## Problem to solve
Among the entries below, please repeat exactly and only the lines from the line containing "about Australia were posted on an Australian" to the line containing "June 2023: Satan Laughs", both lines included.
+++
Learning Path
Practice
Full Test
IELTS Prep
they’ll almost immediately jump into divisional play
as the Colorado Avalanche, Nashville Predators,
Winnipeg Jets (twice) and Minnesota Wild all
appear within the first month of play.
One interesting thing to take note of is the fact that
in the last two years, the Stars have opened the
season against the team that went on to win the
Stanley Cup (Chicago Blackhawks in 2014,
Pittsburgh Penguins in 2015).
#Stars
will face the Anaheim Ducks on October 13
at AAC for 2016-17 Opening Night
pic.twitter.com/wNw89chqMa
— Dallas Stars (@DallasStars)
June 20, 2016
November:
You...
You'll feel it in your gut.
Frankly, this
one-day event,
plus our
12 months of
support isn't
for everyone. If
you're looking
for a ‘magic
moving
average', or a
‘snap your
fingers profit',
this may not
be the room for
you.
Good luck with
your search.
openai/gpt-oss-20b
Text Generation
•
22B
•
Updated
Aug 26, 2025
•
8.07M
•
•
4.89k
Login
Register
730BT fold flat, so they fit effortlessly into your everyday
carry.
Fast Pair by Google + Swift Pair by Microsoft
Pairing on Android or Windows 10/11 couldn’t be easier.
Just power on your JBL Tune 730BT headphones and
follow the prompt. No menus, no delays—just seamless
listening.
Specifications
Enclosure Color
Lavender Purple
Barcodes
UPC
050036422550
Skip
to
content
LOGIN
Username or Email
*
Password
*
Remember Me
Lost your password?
+++
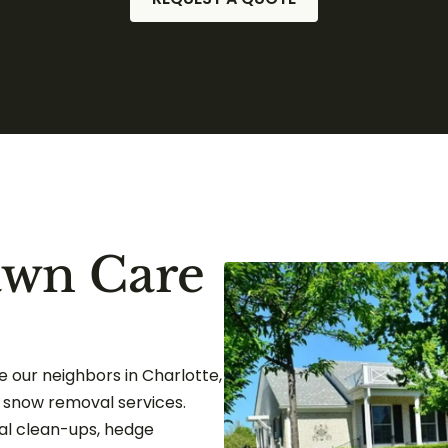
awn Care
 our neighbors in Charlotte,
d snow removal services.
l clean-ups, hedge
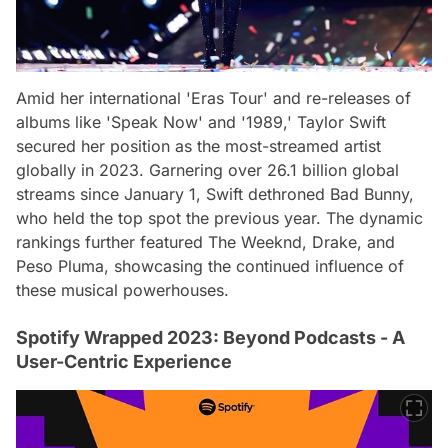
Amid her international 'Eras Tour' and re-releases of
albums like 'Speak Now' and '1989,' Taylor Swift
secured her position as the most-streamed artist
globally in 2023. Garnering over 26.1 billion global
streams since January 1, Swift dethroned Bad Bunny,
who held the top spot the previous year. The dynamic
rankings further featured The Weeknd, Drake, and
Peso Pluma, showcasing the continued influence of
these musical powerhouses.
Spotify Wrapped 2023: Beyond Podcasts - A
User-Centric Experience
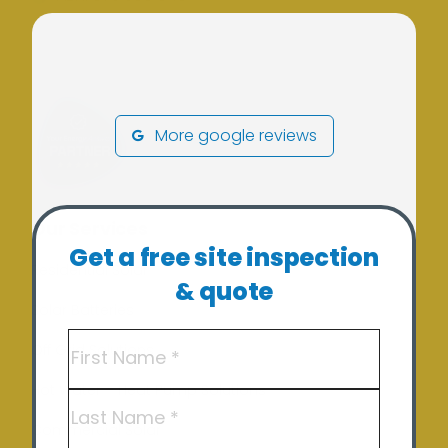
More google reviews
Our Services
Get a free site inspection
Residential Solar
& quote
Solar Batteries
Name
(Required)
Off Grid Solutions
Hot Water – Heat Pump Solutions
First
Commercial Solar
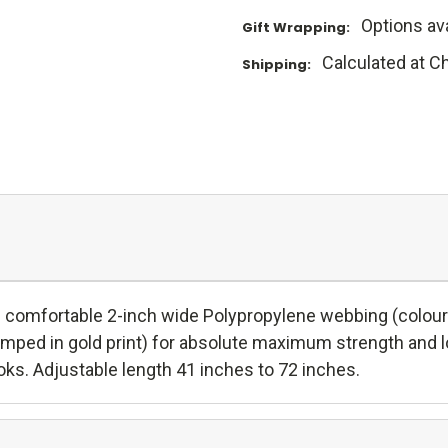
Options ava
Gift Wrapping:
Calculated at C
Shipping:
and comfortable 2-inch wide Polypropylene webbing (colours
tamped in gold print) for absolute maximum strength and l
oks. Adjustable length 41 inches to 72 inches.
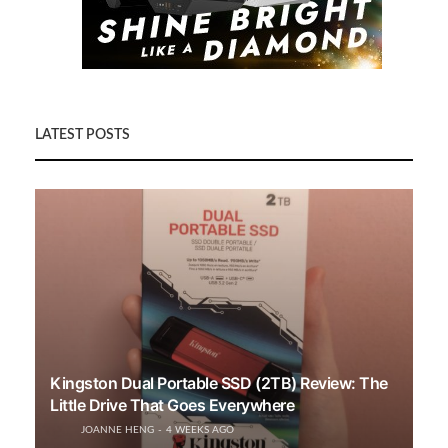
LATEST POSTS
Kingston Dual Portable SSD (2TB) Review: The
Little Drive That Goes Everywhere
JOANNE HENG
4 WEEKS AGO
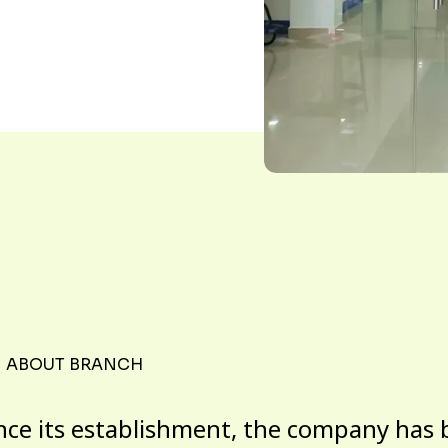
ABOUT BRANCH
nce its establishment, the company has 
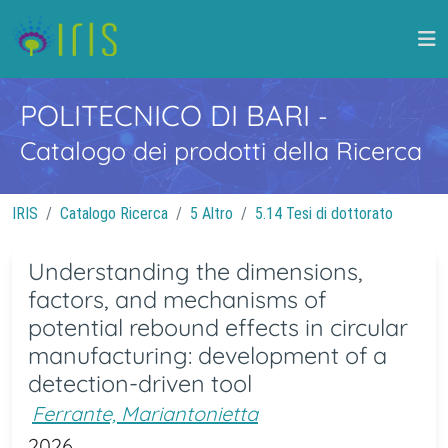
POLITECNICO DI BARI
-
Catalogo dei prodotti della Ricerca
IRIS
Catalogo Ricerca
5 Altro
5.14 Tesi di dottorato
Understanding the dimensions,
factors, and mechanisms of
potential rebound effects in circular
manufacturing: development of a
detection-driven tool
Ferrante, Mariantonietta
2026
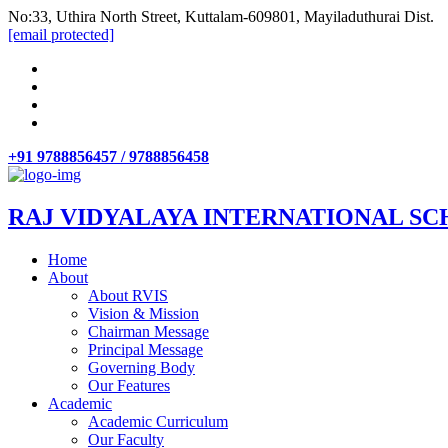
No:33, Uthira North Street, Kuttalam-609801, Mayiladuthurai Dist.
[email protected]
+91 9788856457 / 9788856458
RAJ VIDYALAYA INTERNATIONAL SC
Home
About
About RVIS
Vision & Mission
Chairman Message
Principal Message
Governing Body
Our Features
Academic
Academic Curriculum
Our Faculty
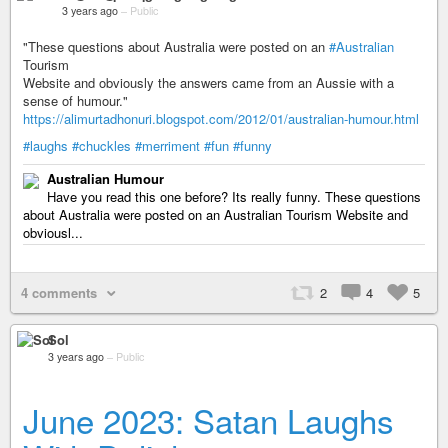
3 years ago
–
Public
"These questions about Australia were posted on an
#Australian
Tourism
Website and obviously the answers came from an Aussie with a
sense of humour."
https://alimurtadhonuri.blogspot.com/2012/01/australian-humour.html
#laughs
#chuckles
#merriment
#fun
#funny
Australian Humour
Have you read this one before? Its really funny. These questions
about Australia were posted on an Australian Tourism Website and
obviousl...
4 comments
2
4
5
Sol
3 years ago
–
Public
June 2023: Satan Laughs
+++
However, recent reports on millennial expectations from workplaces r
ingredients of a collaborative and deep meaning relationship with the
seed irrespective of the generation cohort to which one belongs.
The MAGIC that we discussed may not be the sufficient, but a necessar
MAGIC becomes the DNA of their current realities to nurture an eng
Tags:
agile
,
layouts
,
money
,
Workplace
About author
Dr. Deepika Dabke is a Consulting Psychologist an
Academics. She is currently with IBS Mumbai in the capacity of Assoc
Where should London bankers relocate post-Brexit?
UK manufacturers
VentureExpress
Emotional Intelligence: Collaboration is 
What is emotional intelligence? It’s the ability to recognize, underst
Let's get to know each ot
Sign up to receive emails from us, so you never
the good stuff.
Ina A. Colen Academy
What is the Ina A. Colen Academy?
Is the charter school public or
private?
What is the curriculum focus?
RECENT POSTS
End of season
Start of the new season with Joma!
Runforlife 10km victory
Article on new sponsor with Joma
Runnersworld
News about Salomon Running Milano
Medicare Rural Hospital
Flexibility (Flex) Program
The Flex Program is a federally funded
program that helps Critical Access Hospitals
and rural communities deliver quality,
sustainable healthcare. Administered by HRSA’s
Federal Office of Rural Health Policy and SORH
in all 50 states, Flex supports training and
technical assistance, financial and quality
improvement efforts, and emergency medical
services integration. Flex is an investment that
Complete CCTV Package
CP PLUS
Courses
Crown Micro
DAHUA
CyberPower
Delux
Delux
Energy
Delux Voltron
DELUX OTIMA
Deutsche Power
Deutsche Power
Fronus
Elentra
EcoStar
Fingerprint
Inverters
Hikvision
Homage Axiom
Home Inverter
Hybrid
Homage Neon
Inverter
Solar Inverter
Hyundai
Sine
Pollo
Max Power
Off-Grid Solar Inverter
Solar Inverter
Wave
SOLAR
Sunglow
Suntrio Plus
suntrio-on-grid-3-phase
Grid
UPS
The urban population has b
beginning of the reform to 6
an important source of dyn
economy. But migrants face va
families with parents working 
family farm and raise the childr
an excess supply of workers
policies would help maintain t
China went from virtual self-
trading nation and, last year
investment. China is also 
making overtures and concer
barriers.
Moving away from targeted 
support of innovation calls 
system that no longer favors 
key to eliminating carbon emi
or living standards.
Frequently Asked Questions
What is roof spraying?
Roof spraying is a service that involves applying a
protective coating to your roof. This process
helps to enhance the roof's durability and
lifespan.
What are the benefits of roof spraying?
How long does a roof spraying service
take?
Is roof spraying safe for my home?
+++
## Written reply
about Australia were posted on an Australian Tourism Website and
obviousl...
4 comments
2
4
5
Sol
3 years ago
–
Public
June 2023: Satan Laughs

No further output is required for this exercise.